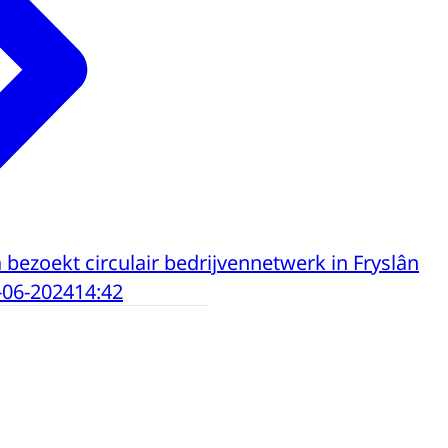
bezoekt circulair bedrijvennetwerk in Fryslân
-06-2024
14:42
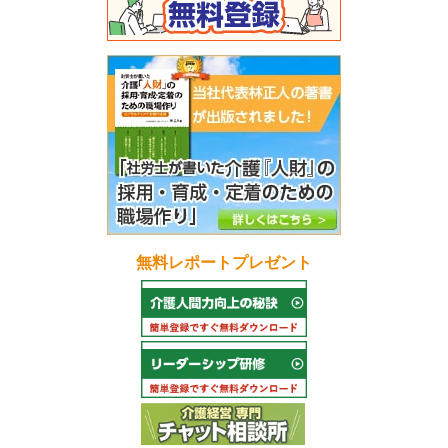
無料レポートプレゼント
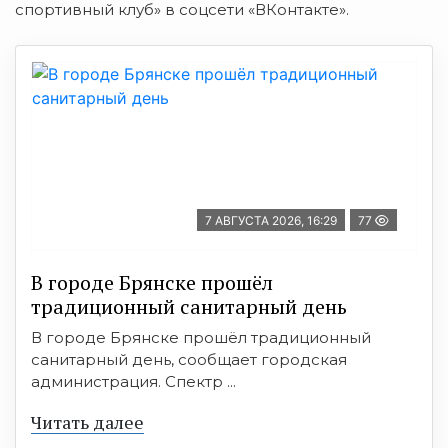
спортивный клуб» в соцсети «ВКонтакте».
7 АВГУСТА 2026, 16:29
77
В городе Брянске прошёл
традиционный санитарный день
В городе Брянске прошёл традиционный
санитарный день, сообщает городская
администрация. Спектр ...
Читать далее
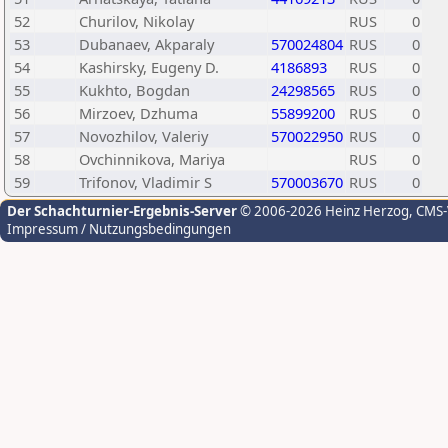
52
Churilov, Nikolay
RUS
0
53
Dubanaev, Akparaly
570024804
RUS
0
54
Kashirsky, Eugeny D.
4186893
RUS
0
55
Kukhto, Bogdan
24298565
RUS
0
56
Mirzoev, Dzhuma
55899200
RUS
0
57
Novozhilov, Valeriy
570022950
RUS
0
58
Ovchinnikova, Mariya
RUS
0
59
Trifonov, Vladimir S
570003670
RUS
0
Der Schachturnier-Ergebnis-Server
© 2006-2026 Heinz Herzog
, CMS
Impressum / Nutzungsbedingungen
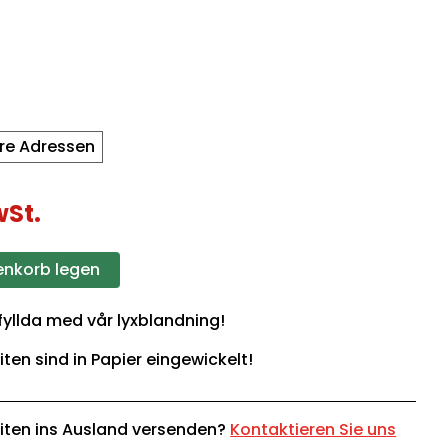
re Adressen
wSt.
enkorb legen
 fyllda med vår lyxblandning!
iten sind in Papier eingewickelt!
iten ins Ausland versenden?
Kontaktieren Sie uns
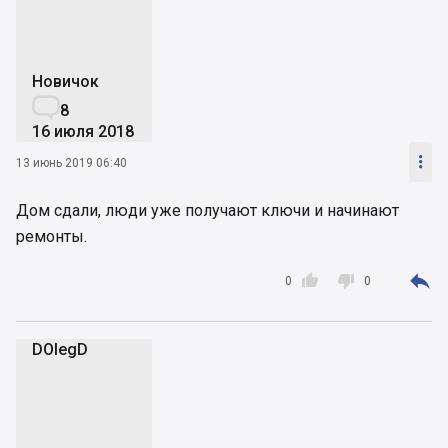
Новичок

8
16 июля 2018

13 июнь 2019 06:40
Дом сдали, люди уже получают ключи и начинают
ремонты.



0
0
DOlegD
D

┄┄┄┄┄┄┄┄┄┄

▶ **Brief**
Return all lines in the entries above that carry the word "iten".

▶ **Output**
iten sind in Papier eingewickelt!
iten ins Ausland versenden?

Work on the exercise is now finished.